6.11 movie review

Jason Aguirre

Journalism 21B 6.11

The Hobbit: An Unexpected Journey

Sir Peter Jackson returns audiences to Tolkien’s fantasy realm of Middle-Earth for a heart-warming prequel to the Lord of the Rings trilogy.

Some 60 years before the “Fellowship of the Ring” embarks on its fateful journey to defeat the Dark Lord Sauron, Bilbo Baggins is an unassuming hobbit living in the shire. Played by Martin Freeman, Baggins wants no part of any adventure, such being “nasty disturbing uncomfortable things that make you late for dinner!”

After a visit by the Grey Wizard Gandalf, played by Sir Ian McKellen, Baggins is drawn into the company of 13 eccentric dwarfs on a quest to reclaim their “kingdom under the mountain.” Trolls, elves and all manner of mystical creatures both beautiful and deadly abound in a special effects masterpiece.

More than anything, “An Unexpected Journey” is a reintroduction to earlier versions of many characters already familiar from “The Lord of the Rings.” The first of a three-part adaptation of Tolkien’s original 1937 novel, it is full of fateful meetings and sometimes not so subtle references to events yet to come.

It is gratifying to see McKellen reprise his role as a younger, less world-weary Gandalf with much to prove. The character and actor arguably carry a comparatively weaker selection of characters played by mostly unknown talents. Fans who felt Gandalf’s action scenes were underwhelming in the LOTR trilogy though will rejoice at the feats of battle and magic wrapped around a portentous story.

Bilbo is of course a central character to that story, and all that come later. Freeman dominates the camera, despite special effects magic which makes him appear shorter, and does more to deliver the beloved persona of the novel than any other actor could. Hand-picked by Jackson, the entire shoot was rearranged to accommodate the actor’s schedule.

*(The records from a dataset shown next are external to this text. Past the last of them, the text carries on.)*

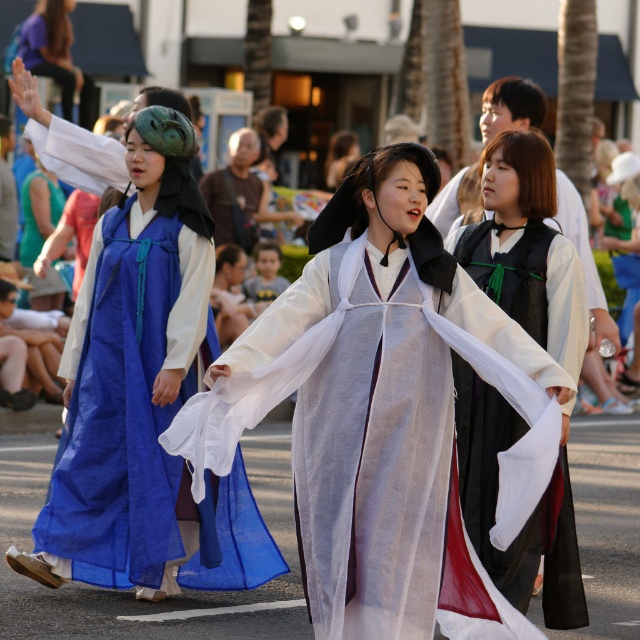 Who is higher up, blue silk dress at center or black satin robe at center?

black satin robe at center is above.

The height and width of the screenshot is (640, 640). What do you see at coordinates (145, 397) in the screenshot?
I see `blue silk dress at center` at bounding box center [145, 397].

The height and width of the screenshot is (640, 640). In order to click on blue silk dress at center in this screenshot , I will do `click(145, 397)`.

Can you confirm if silky white robe at center is positioned above blue silk dress at center?

Incorrect, silky white robe at center is not positioned above blue silk dress at center.

Between point (378, 406) and point (115, 330), which one is positioned behind?

Positioned behind is point (115, 330).

The width and height of the screenshot is (640, 640). Find the location of `silky white robe at center`. silky white robe at center is located at coordinates (384, 458).

Does black satin robe at center have a lesser height compared to light blue fabric at center?

Incorrect, black satin robe at center's height does not fall short of light blue fabric at center's.

Does black satin robe at center lie in front of light blue fabric at center?

Yes, black satin robe at center is in front of light blue fabric at center.

Is point (577, 273) positioned before point (272, 266)?

That is True.

You are a GUI agent. You are given a task and a screenshot of the screen. Output one action in this format:
    pyautogui.click(x=<x>, y=<y>)
    Task: Click on the black satin robe at center
    Image resolution: width=640 pixels, height=640 pixels.
    Given the screenshot: What is the action you would take?
    pyautogui.click(x=525, y=246) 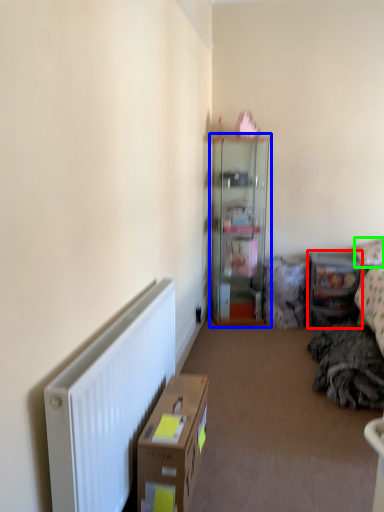 Question: Which object is positioned farthest from shelf (highlighted by a red box)? Select from cabinetry (highlighted by a blue box) and pillow (highlighted by a green box).

Choices:
 (A) cabinetry
 (B) pillow

Answer: (A) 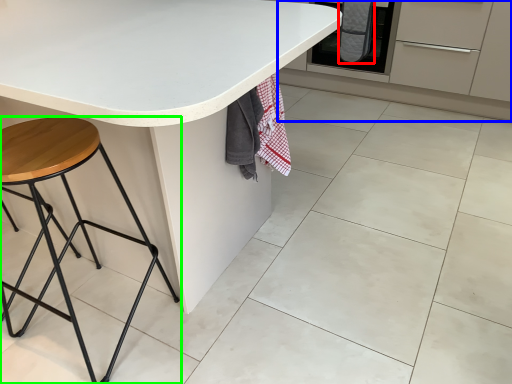 Question: Which object is positioned farthest from blanket (highlighted by a red box)? Select from cabinetry (highlighted by a blue box) and stool (highlighted by a green box).

Choices:
 (A) cabinetry
 (B) stool

Answer: (B) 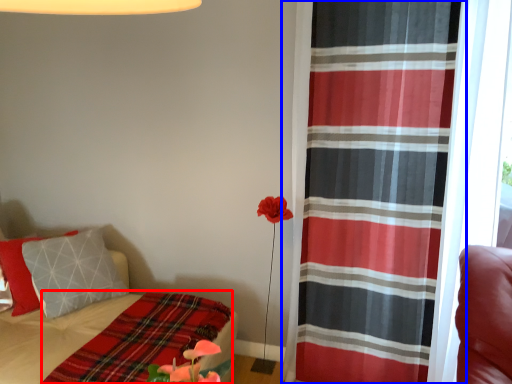 Question: Which of the following is the farthest to the observer, blanket (highlighted by a red box) or curtain (highlighted by a blue box)?

Choices:
 (A) blanket
 (B) curtain

Answer: (B)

Rounding out his domination of English literature-turned-films alongside “Sherlock” and “Hitchhiker’s Guide to the Galaxy,” Freeman admits in an interview with Crave Online that he was not a Tolkien fan growing up, but came to love the series through Jackson’s films. His fellow “Sherlock” costar Benedict Cumberbatch on the other hand is living his childhood dream by playing both the Necromancer and the dragon Smaug. Though neither makes more than a cameo appearance in this first film, the trilogy’s two main villains are ominously present throughout.

And it is only the first film. If “An Unexpected Journey” can be said to have a fault, it is that despite being three hours long, it ends too soon. Being intentionally part of a trilogy, fans will be left hanging with an “Empire Strikes Back” or “New Moon” ending, depending on the generation.

While unquestionably lighter in tone than the LOTR series, the “Hobbit” series is not overly childish. If anything, it is a reminder that if the violence and emotional drama of kings and demons kept LOTR audiences entertained as adults, it was the magic, hope and a hobbit’s silly quest which lured readers into Middle Earth as children.